::: RECORDS FOR PROCESSING :::

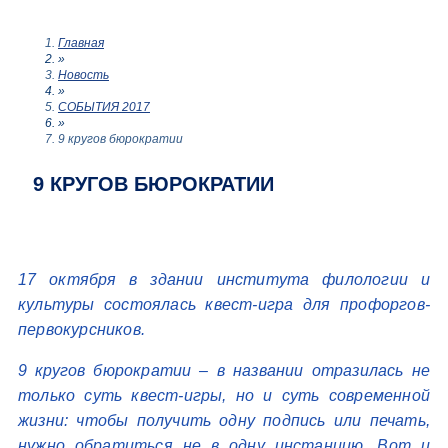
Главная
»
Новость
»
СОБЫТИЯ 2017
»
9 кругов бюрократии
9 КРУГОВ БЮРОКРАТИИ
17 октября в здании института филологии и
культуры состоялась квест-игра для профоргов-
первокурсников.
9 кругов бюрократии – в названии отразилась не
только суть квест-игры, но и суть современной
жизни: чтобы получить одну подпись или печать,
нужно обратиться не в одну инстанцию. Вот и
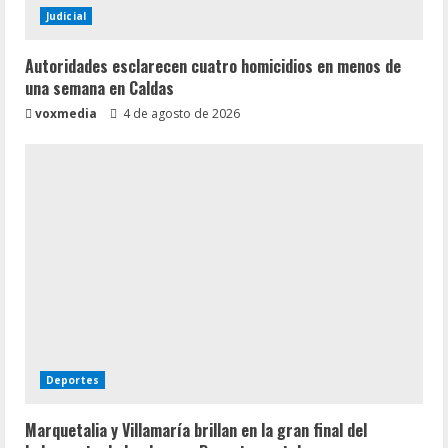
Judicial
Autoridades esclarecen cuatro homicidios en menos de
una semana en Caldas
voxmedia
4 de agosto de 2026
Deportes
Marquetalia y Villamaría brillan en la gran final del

:::

EXERCISE BRIEF: I'd like the lines above repeated exactly, from the one that contains "первокурсников." through the one that contains "Autoridades esclarecen cuatro", with no pictures.

TASK RESPONSE:
первокурсников.
9 кругов бюрократии – в названии отразилась не
только суть квест-игры, но и суть современной
жизни: чтобы получить одну подпись или печать,
нужно обратиться не в одну инстанцию. Вот и
Judicial
Autoridades esclarecen cuatro homicidios en menos de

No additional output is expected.